Optional typing in GDScript
By: George Marques 22 July 2018
While GDScript is made with the ease-of-use in mind, many people wanted to add type information into their scripts. This helps avoiding potential bugs and also allows a better code completion. We're now introducing an additional syntax to add type hints to your GDScript code. It is completely optional and old scripts will work as they always did.
Note: This is a new feature in the master branch, and will be available in Godot 3.1.
How the type hints can help?
It is quite common to use a variable only with values of the same type. With the dynamic nature of GDScript, you can inadvertently overwrite a variable with a different type and break your code logic in a way that might be hard to realize.

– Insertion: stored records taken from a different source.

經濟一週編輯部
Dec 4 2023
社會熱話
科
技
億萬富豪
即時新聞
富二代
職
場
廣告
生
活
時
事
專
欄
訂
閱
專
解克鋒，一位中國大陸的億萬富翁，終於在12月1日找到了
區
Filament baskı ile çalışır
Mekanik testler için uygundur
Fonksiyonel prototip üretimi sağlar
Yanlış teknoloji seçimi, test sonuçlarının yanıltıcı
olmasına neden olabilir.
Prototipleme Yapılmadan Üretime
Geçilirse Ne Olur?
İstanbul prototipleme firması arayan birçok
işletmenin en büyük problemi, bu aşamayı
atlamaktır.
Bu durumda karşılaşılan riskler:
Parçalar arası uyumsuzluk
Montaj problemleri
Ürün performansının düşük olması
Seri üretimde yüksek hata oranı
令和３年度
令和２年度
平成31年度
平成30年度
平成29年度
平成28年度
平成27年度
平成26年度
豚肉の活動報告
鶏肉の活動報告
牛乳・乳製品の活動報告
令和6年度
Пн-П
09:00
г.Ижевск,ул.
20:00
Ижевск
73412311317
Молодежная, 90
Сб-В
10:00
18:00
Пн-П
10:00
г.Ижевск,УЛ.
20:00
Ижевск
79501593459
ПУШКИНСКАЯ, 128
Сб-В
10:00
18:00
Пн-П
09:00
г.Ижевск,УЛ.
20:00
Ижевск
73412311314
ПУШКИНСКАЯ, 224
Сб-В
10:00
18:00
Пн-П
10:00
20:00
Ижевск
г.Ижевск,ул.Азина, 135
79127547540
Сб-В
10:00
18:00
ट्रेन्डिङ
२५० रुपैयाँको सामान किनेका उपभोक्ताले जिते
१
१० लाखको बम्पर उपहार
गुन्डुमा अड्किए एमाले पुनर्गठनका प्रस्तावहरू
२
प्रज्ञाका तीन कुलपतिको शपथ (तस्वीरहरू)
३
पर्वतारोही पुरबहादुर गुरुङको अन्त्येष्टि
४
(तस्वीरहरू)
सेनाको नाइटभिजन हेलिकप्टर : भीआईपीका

For instance, if your function expects a number, but you missed an input validation somewhere and is passing a string to it instead, you only will see an error at runtime (and only if you reach that point). In a larger code base, it's quite easy to miss things like that.
With type hints, Godot can know beforehand that you are passing the wrong type and show an error while you are editing the related code, even if you never run it.
This is quite a controversial topic (like tabs vs. spaces) and everyone has their own preference that's based on their background in other languages. We adopted a post-fixed type syntax that is very similar to Python (yes, Python has type hints too). This was chosen because GDScript is already similar to Python and this style is easy to integrate in the language parser, also considering that it is still optional.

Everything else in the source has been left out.